The rush to monetize “big data” makes the appeal of various "solutions" undeniable.  But companies must perform proper due diligence to fully understand the current state of their data management systems. Companies must learn to recognize the various forms of disparate and seemingly extraneous forms of information as data and develop a plan to manage and utilize all their data assets as a single, more powerful whole.  The integration of the modern data management techniques with classic data modeling methodologies presents an interesting and sometimes counter intuitive conundrum. The fundamental challenge stems from the validity of classic data modeling techniques and the recognition that for many datasets those classic methodologies will always apply.  

Below, Figure 1 shows a sampling of the many modern systems being utilized to manage different forms of disparate data. Companies need to adopt a comprehensive and holistic approach to managing these many systems and incorporating them into a combined strategy. 

Big Data Tools

Figure 1

A Unified Data Strategy (UDS) is an abstract broad based concept that describes how massive amounts of data in a multitude of forms can (and should) be understood and managed as distinct dimensions and manifestations. A UDS is also a specific individualized methodology developed by each data owner to manage that data in all its forms in a comprehensive but interrelated manner. By adopting a UDS, owners of data will be able to develop comprehensive, customized methodologies to manage their data. By taking into account the interconnected nature of the various sources of data and tailoring the management of that data to the specific business requirements the maximum value will be achieved.
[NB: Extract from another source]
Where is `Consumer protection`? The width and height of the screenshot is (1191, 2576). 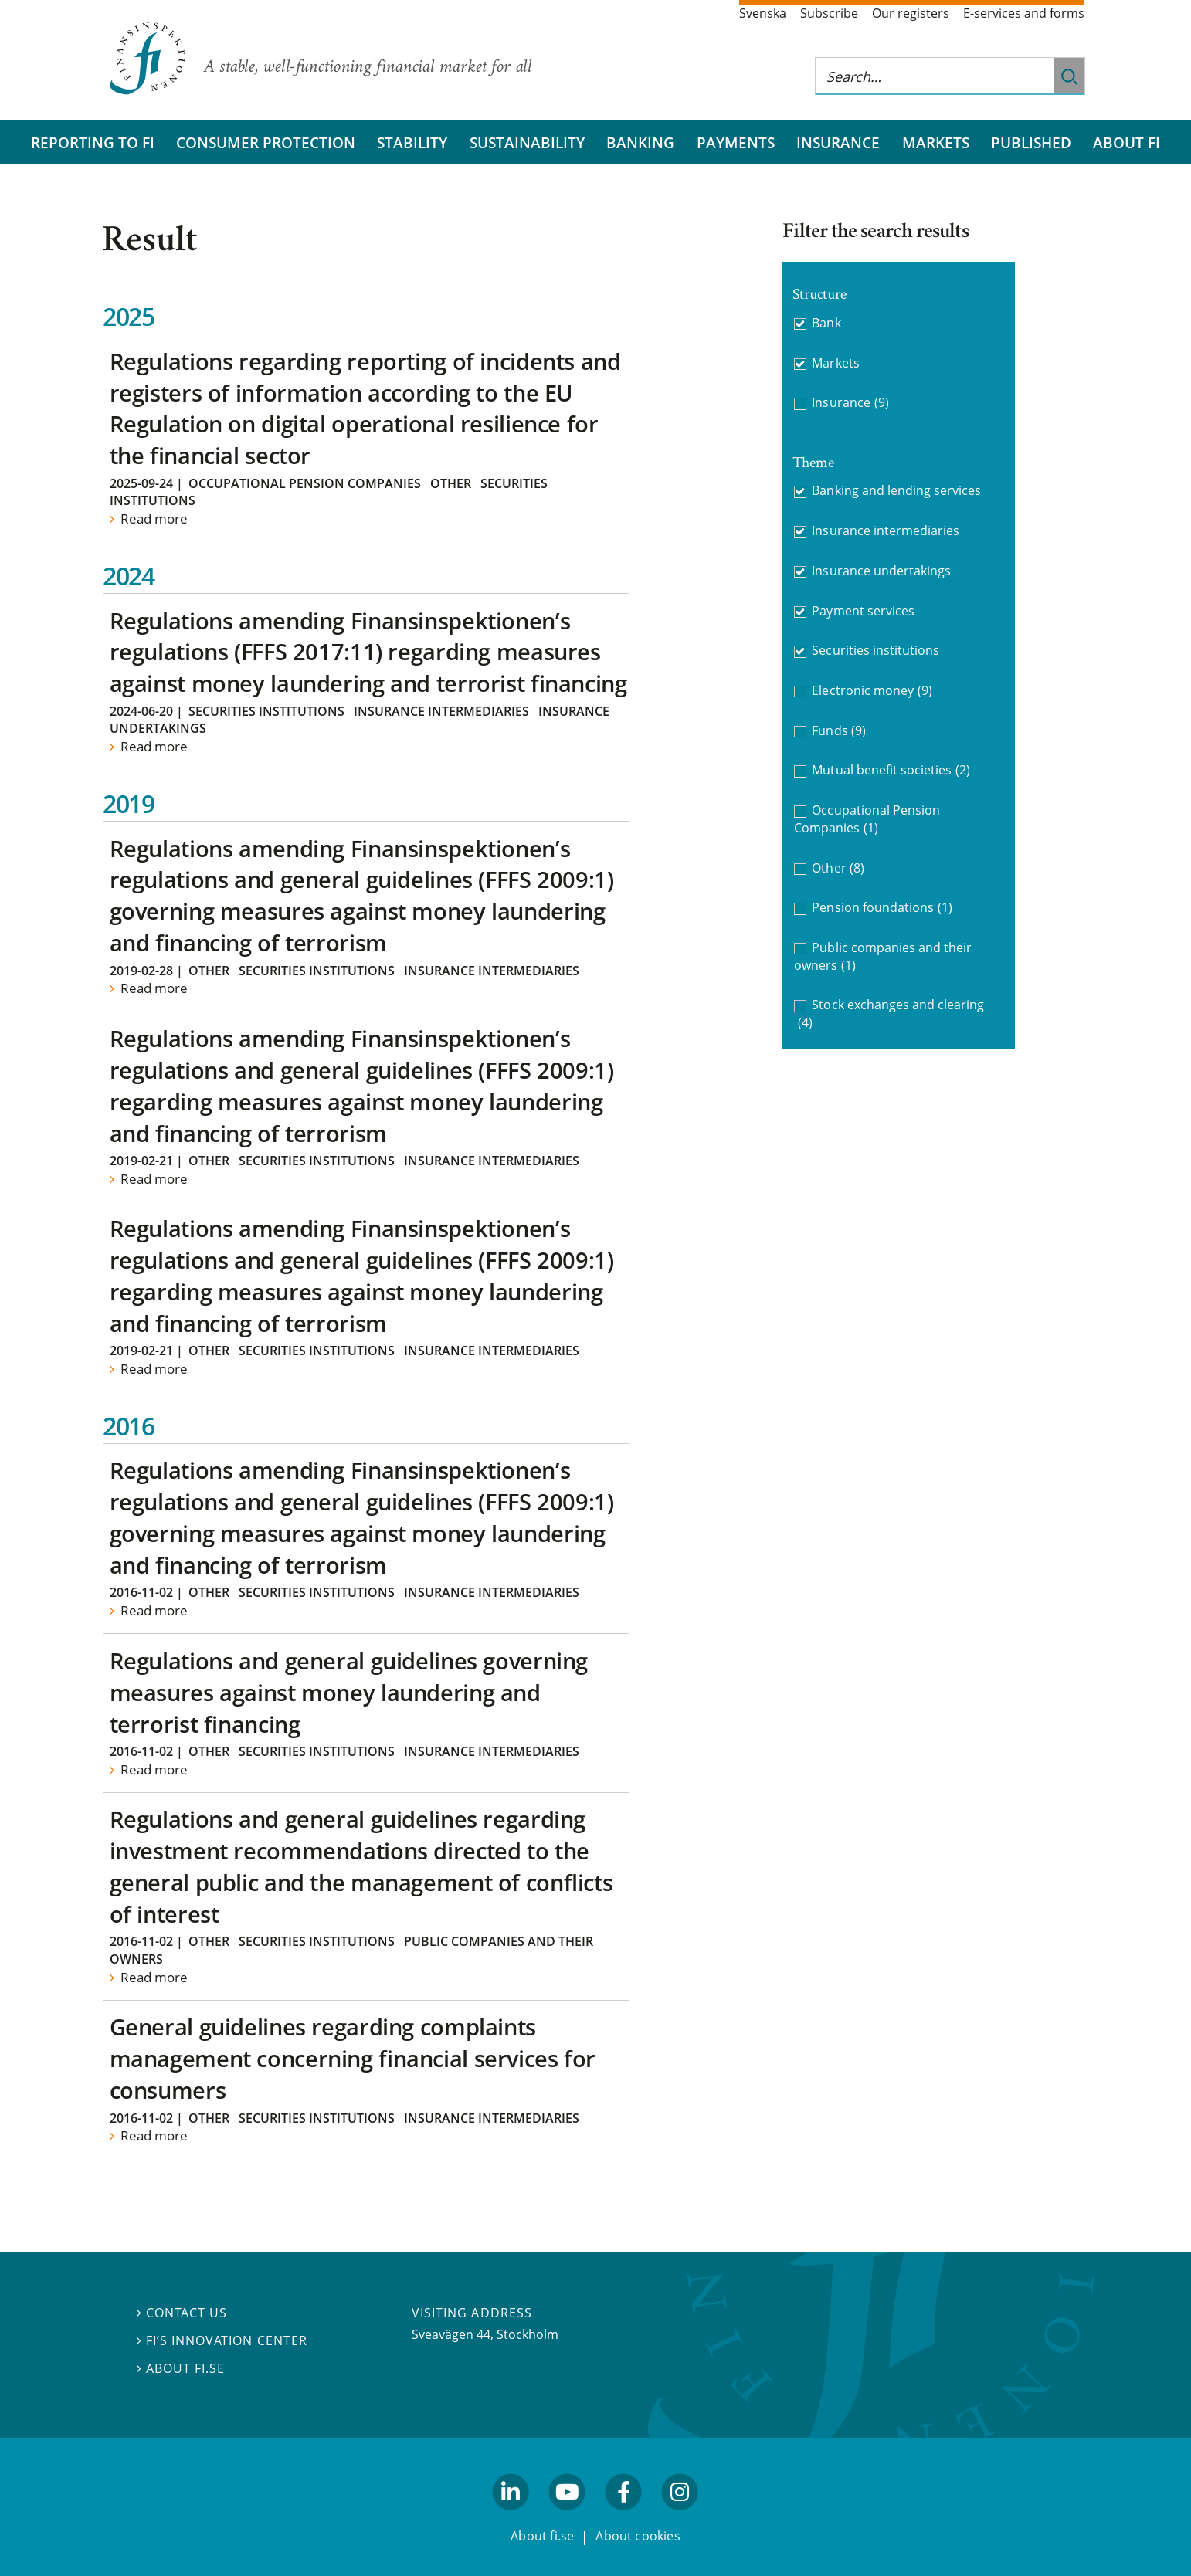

The transition from traditional relationally-structured data to a UDS is complex, but can be navigated effectively with a disciplined approach to the effort. To successfully adopt a Unified Data Strategy, companies should focus on the following:

1.   Developing a rigorous understanding of how the business consumes, produces, manipulates and uses information of all types.
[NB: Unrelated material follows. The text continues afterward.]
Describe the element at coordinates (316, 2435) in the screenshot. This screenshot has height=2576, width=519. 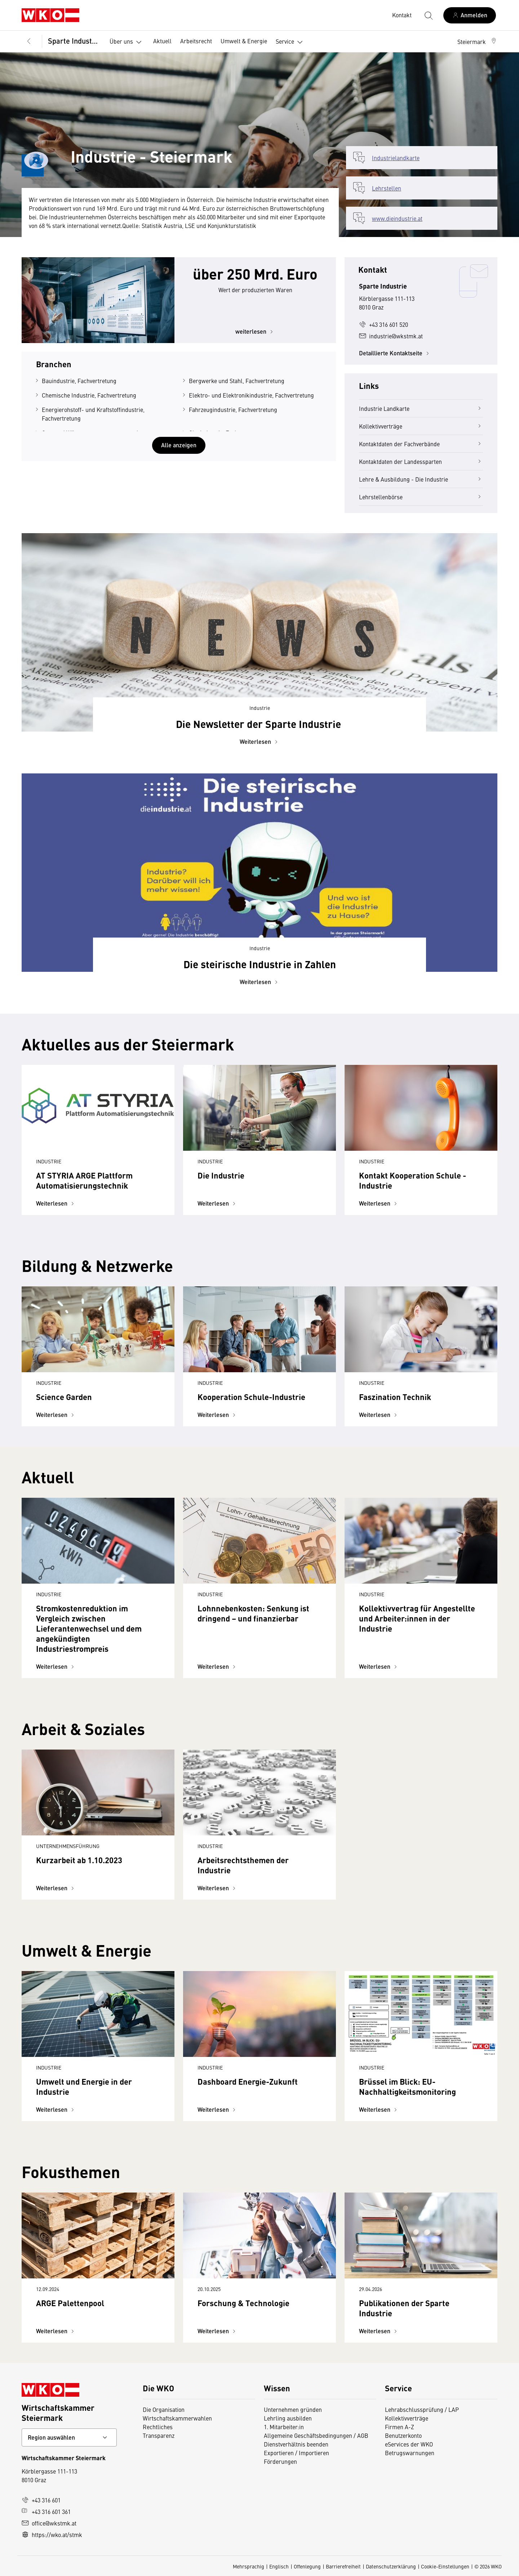
I see `Allgemeine Geschäftsbedingungen / AGB` at that location.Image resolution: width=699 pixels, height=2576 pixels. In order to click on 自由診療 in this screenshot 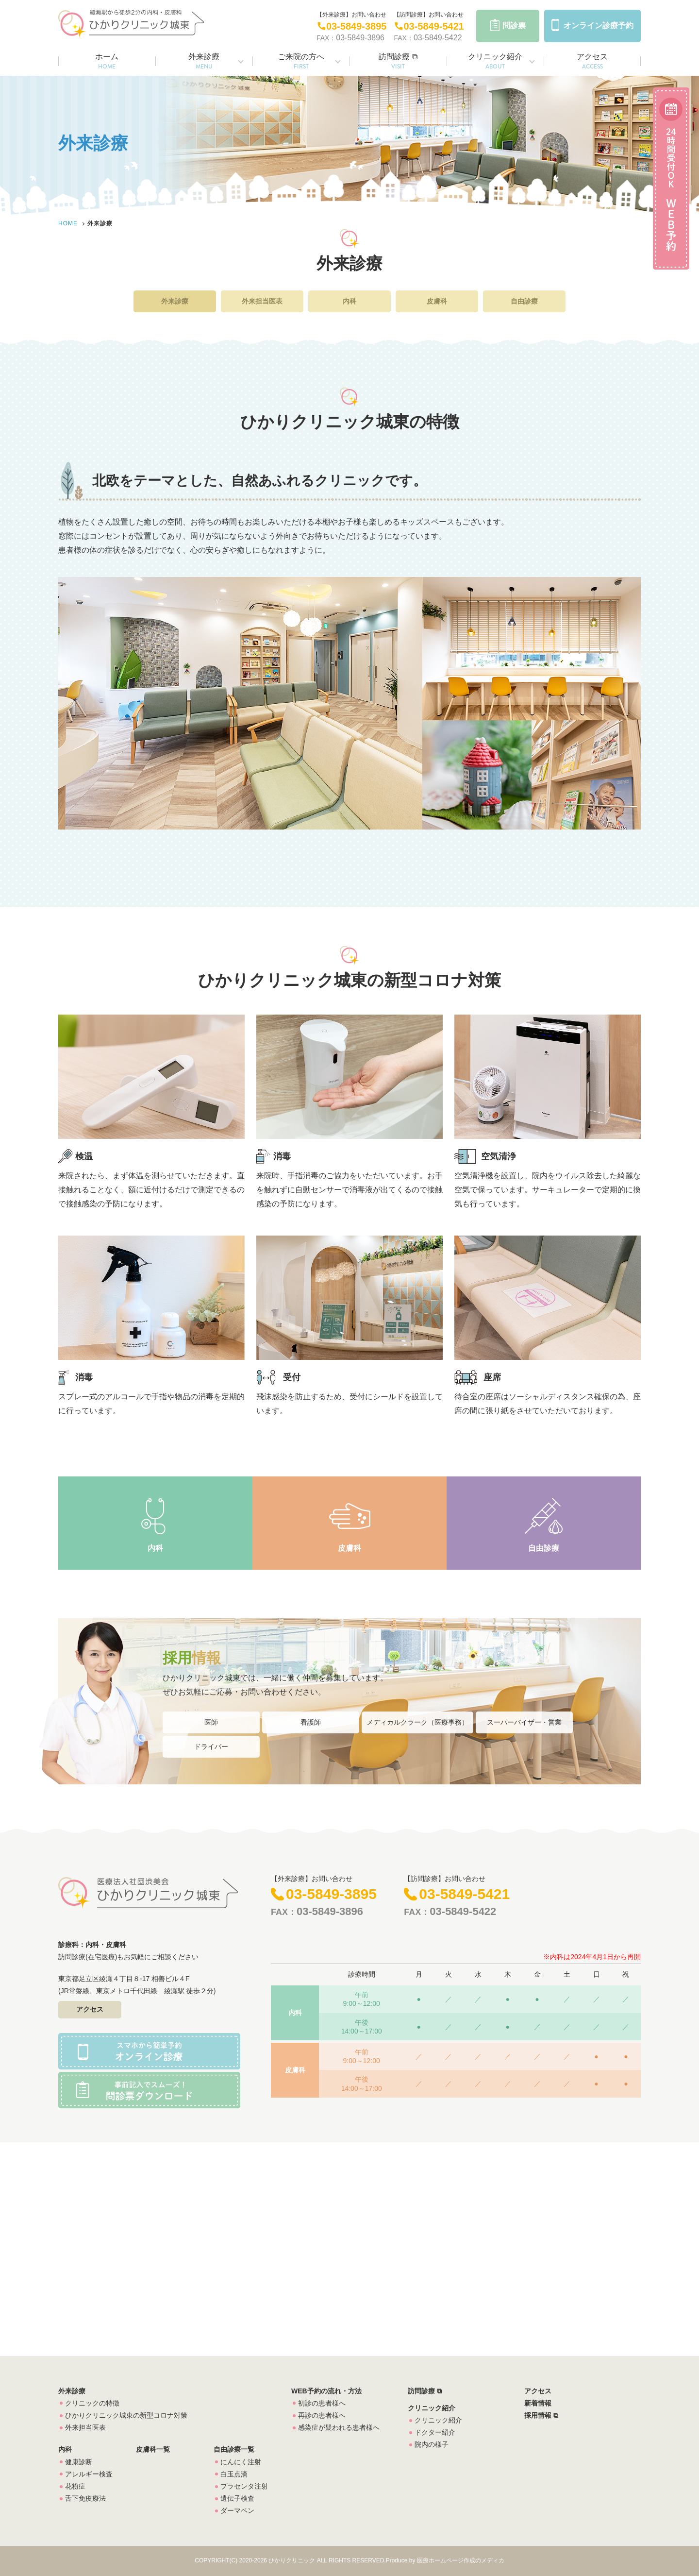, I will do `click(524, 301)`.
2.   Determining how the business can use data to both understand external behavior and to assist in making internal decisions, as well as understand how the data itself is relevant to influencing a critical moment of attention.

3.    Analyzing the “personality” of each data form so that it can be matched with tools that appropriately acquire, filter, store, safeguard and disperse the data into useful information.
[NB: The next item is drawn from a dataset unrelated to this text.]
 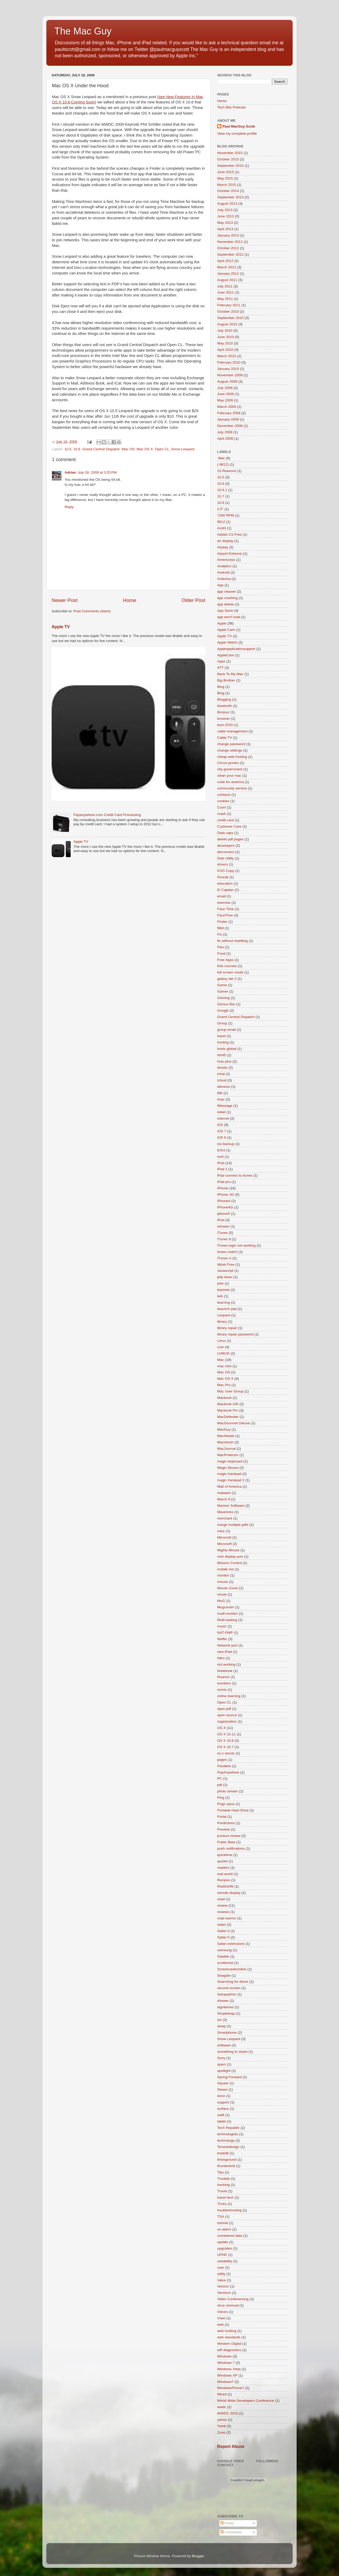 I want to click on library repair password, so click(x=235, y=1334).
4.    Selecting infrastructure and tools that automate or eliminate traditional high-cost tasks such as import, provisioning, scalability, and disaster tolerance.  A highly virtualized infrastructure with complementary tooling should provide the majority of these capabilities.

5.    Commitment to the process of learning an entirely new approach to technology, and to adopting it in risk-appropriate increments.

Any company with a significant data infrastructure is aware of the pitfalls that could exist in rushing into this brave new world.  However, thorough analysis can lead to an understanding of the current state of their data management systems, and  subsequently to better control of their existing data. Ultimately they will be able to recognize, manage and utilize new forms of disparate and seemingly extraneous information as data.  Companies that develop a plan to comprehensively address all their concerns around managing and utilizing all useful data will gain significant strategic advantages.    

Interestingly enough, the other major IT phenomenon of this era – cloud computing – may provide the solution to this data management and recognition problem.

Throughout this multi-part article we will endeavor to define the idea of a UDS to address the daunting task of comprehensive data management. Virtualization, the foundation of cloud computing, is the cornerstone of this strategy. The capabilities and architecture enabled via a virtual/cloud infrastructure can help enterprises develop an elegant UDS to address the global seminal movement in data management, philosophy and practice. This is the “data cloud.” This is the “dataverse.”

Yesterday’s Data, before the Dataverse

Over the past half century the management of data has progressed through a number of different evolutionary stages. As is often the case academia produces ideas that are later transformed into useful products. “Data,” is simply a collection of discrete units of information but like the stars in the night sky taken together form an infinite array of stellar mosaics which overwhelm the mind and spirit.

A “database” or at least the common use of the term database is generally interchangeable with the term relational database.  A database is a logical construct created by one of the systems that together establish the historic dominant force in data, the relational database Management System or RDBMS. The products based on the RDBMS are consequences of mathematical studies in the 1960s and earlier that resulted in the “relational model” developed from “relational calculus.” However, prior to the relational model dominating all thought pertaining to data; other systems were used to manage data. Simple flat file structures were used in early mainframe systems, hierarchal and network or codasyl systems were used in that timeframe as well but since the late 1960s the great percentage of data management systems have been implemented using the products that grew from the relational model. Oracle, SAP Sybase, IBM Informix, Microsoft SQL Server and others constitute a trillion-dollar industry that continues to dominate global data management.

Throughout these past 40 years expensive software application products and sophisticated hardware architectures have been developed and implemented for the singular purpose of implementing the applications that could make use of the RDBMS products.  The data was formed to and management methodologies accommodated to, the structures and limitations of the available products. This was because data professionals and their management believed that these products provided the most effective and safest methodology to manage and protect critical data. Throughout this era the data controlled the company and the culture.